World Music at Gates Hall

Gates Hall, on Wednesday night March 6th, was filled with tongue trilling, drumming, and strumming from a buzuq (a long -necked fretted lute), an oud (lutelike with a bent neck) and a qanun (a string instrument like a zither). Two old world music groups collaborated for a theatrical presentation that celebrated the tradition of music in coffeehouses in Leipzig and Damascus. Trio Arabica performed traditional songs from Syria and Egypt and Iraq. The Canadian Tafelmusik Baroque Orchestra played music from the 18th century. Images of 18th century art from both Leipzig and Damascus were projected behind the musicians. The blending of the period strings and woodwinds with the Middle Eastern instruments and drums created a contemporary feel to the evening that was narrated by Alon Nashman. The sum of the whole exceeded the parts.

Both Leipzig and Damascus were diverse centers for trade and learning that attracted Muslim, Jewish and Christian merchants. The Collegium Musicum, founded by Georg Philipp Tellemann in 1720, performed weekly public concerts at Leipzig’s Zimmermans’ coffee house.  Johann Sebastian Bach took over and directed these free performances from 1729 – 1739. During this period coffeehouses in Damascus offered  traditional Arabic music to their patrons. This link was the foundation for the Tales of Two Cities program presented by Tafelmusik Baroque Orchestra and Trio Arabica for Friends of Chamber Music, Denver.

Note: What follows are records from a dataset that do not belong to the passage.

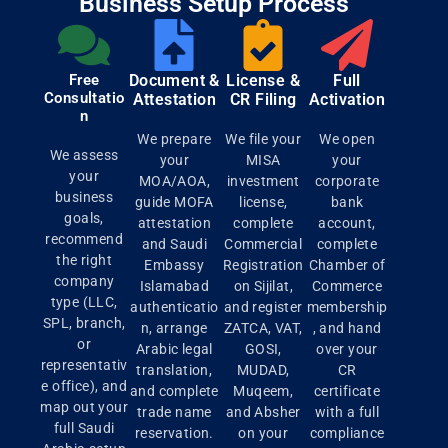
Business Setup Process
Free
Document &
License &
Full
Consultatio
Attestation
CR Filing
Activation
n
We prepare
We file your
We open
We assess
your
MISA
your
your
MOA/AOA,
investment
corporate
business
guide MOFA
license,
bank
goals,
attestation
complete
account,
recommend
and Saudi
Commercial
complete
the right
Embassy
Registration
Chamber of
company
Islamabad
on Sijilat,
Commerce
type (LLC,
authenticatio
and register
membership
SPL, branch,
n, arrange
ZATCA, VAT,
, and hand
or
Arabic legal
GOSI,
over your
representativ
translation,
MUDAD,
CR
e office), and
and complete
Muqeem,
certificate
map out your
trade name
and Absher
with a full
full Saudi
reservation.
on your
compliance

While the performance delighted the ears and entertained, it was the blending of Arabica and Germanic flavors that intrigued me to learn more about Alison Mackay, double bass player with Tafelmusik and originator of the multimedia concept of Tales of Two Cities: The Leipzig-Damascus Coffee House. Other conceptual programming by Mackay included J.S.Bach: The Circle of Creation, The Galileo Project and Four Seasons, a Cycle of the Sun.  She created these programs for Tafelmusik to “turn a different lens on our music.”   A 2012 production, House of Dreams, moved the listener from the images of a house at the end of the Grand Canal in Venice to the Palais Royale in Paris and further yet to a bookshop in Leipzig.  A member since the inception of Tafelmusik, Ms. Mackay will retire at the end of the 2019 season.